UPDATE 15 Feb: The failure is a segmentation fault in a deallocate statement in mpp_nfd_3d_ptr in a piece of code protected by l_north_nogather=.true. If I switch ln_nnogather to .false. (default value) then it runs OK (which probably explains why George can run ORCA1).
11 January 2018: pb with dynspg_ts, time splitting (SOLVED)
Clément Rousset thinks there might have been a problem during merge of developments with dynspg_ts: looks like drag is computed twice so that energy is wrong and too big. This may be the reason for the crash of ORCA2 configuration for now after 200 timesteps (so that is is not send through SETTE tests sopping after 150 timesteps! Could Jérôme have a look at this?

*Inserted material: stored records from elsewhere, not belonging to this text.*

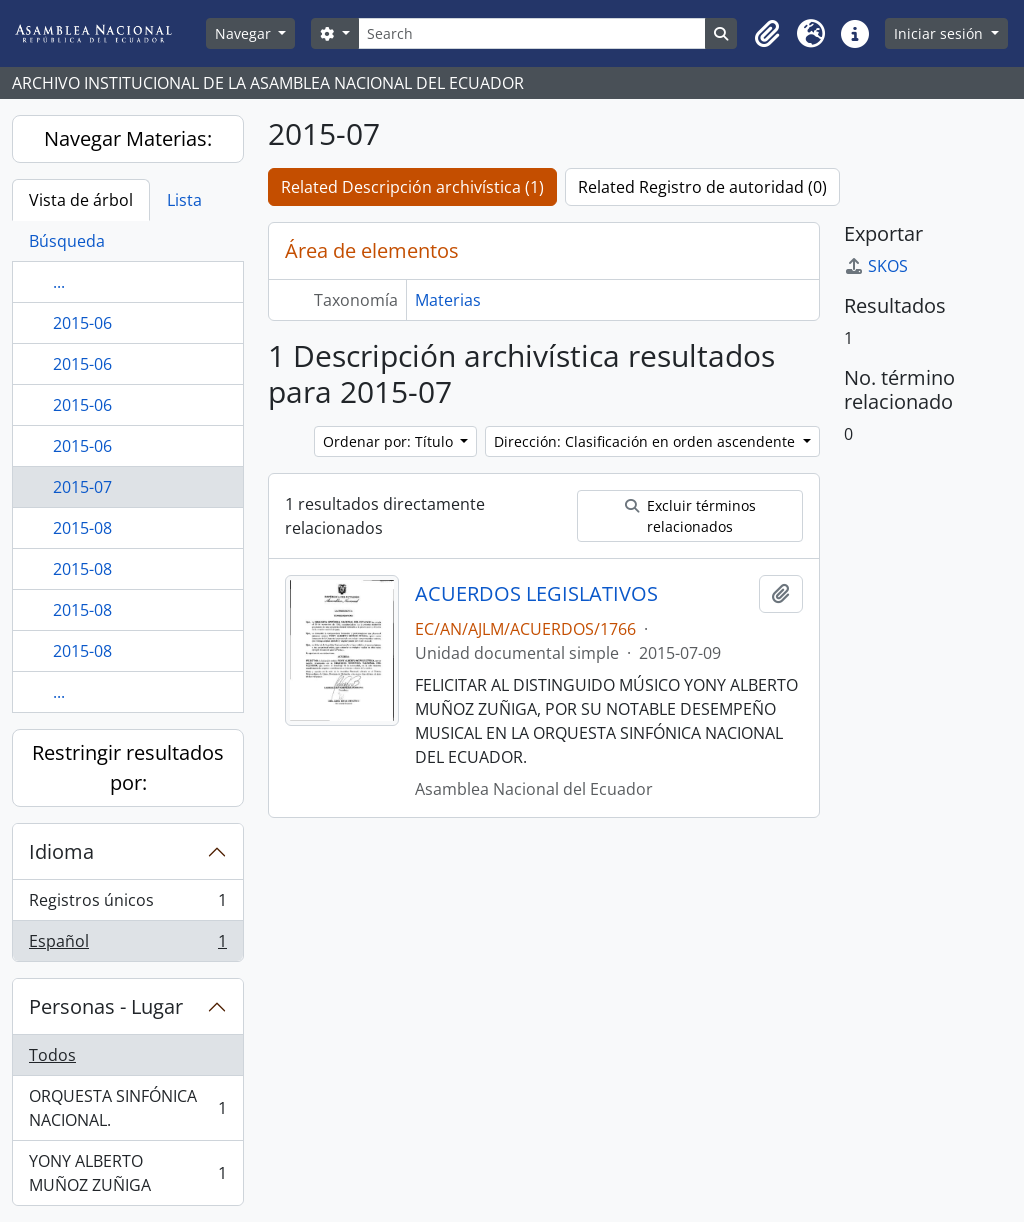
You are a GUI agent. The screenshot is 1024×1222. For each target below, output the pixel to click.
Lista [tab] (184, 200)
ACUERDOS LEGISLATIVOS (536, 594)
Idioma (61, 851)
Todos (52, 1055)
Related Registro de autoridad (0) (702, 187)
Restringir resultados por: (128, 767)
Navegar (245, 33)
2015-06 (82, 323)
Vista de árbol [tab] (81, 200)
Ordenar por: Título (390, 441)
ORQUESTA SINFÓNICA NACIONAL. (127, 1108)
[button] (767, 34)
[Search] (532, 33)
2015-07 (82, 487)
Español (127, 945)
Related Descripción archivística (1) (412, 187)
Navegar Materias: (128, 138)
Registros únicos (127, 904)
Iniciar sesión (940, 33)
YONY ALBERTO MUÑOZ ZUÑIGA (127, 1173)
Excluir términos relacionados (690, 516)
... (59, 282)
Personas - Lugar (106, 1006)
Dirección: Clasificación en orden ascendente (646, 441)
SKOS (876, 266)
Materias (448, 300)
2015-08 (82, 528)
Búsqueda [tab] (67, 241)
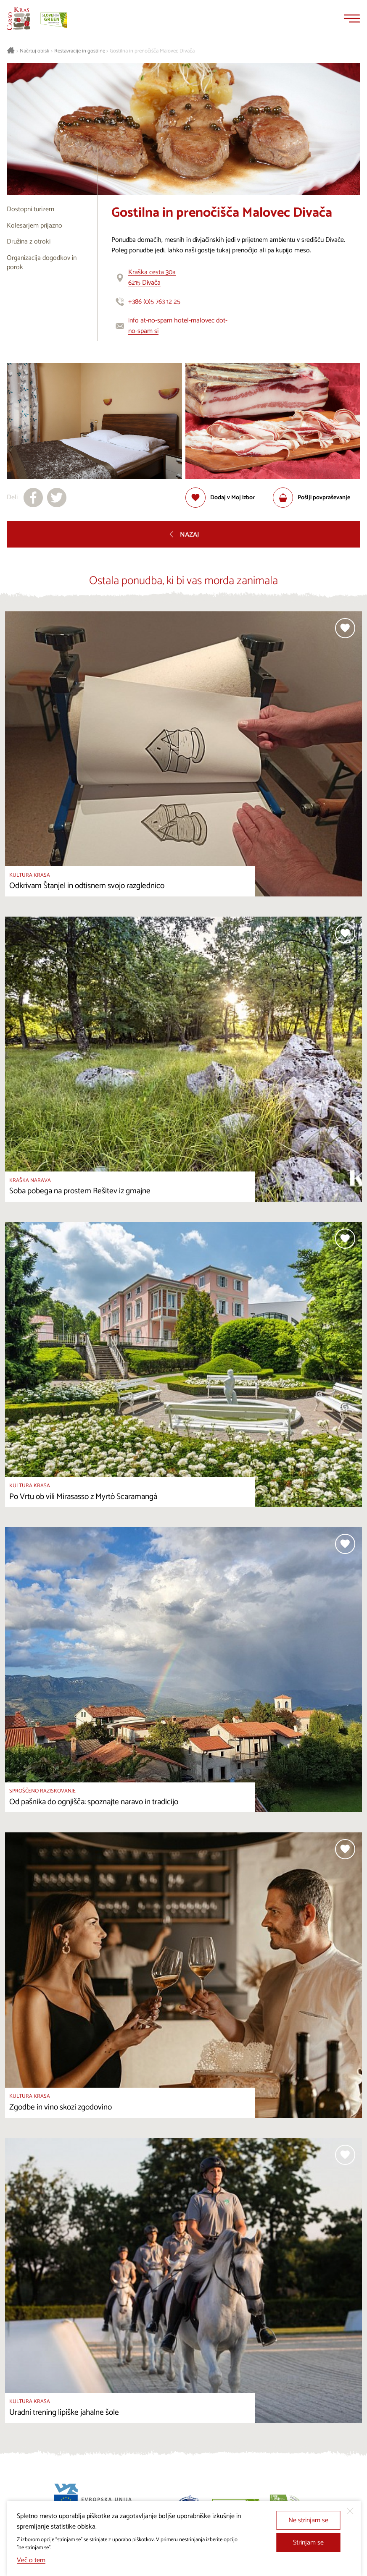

update at 09/03/2018: The fix was already done and was not the cause of ORCA2 crash and no-reproducibility
11 January 2017 : AGRIF not restartable nor reproducible for now with sea-ice
Clément Rousset and Simona are working on it, building a test case for that. It is an important issue to solve at first.
Please add new subjects ABOVE this line
SETTE test results
To be completed:
Date | revision | who did it? | SETTE results | Comments |
Dec 2017 | end merge party | all ok?? | ||
01/02/2017 | 9274 | Mercator(ClémentB) | GYRE OK, ORCA2LIM3PIS restart ok, repro nok ( in O0), ORCA2_OFF_PISCES AMM12 SAS ISOMIP ORCA2_LIM3_OBS OK, ORCA2AGR_ST restar OK, repro NOK,ORCA2AGUL_NOZOOM_ST/AGRIFNOZ/run.stat =/ ORCA2AGUL_NOAGR_ST/AGRIFNO/run.stat | ORCA2LIM3PIS_ST crashes at 179 timesteps |
22/02/2018 | 9354 | MET-Office | For ORCA2_LIM3_PISCES need to move from -O2 compilation option to -O0 | |
01/10/2017 | INGV | all ok | pb to create rebuild nemo executable with NETCDF4 (ok with NETCDF3) | |
01/10/2017 | CMCC | all ok | ||
01/30/2018 | 9286 | INGV | WORCA2LIM3PIS_ST reproducibility FAILED; WORCA2AGR_ST reproducibility FAILED; AGRIFNOZ vs AGRIFNO FAILED; WORCA2_LIM3_OBS_ST restartability NOT TESTED; tests for the other CONFIGS are OK |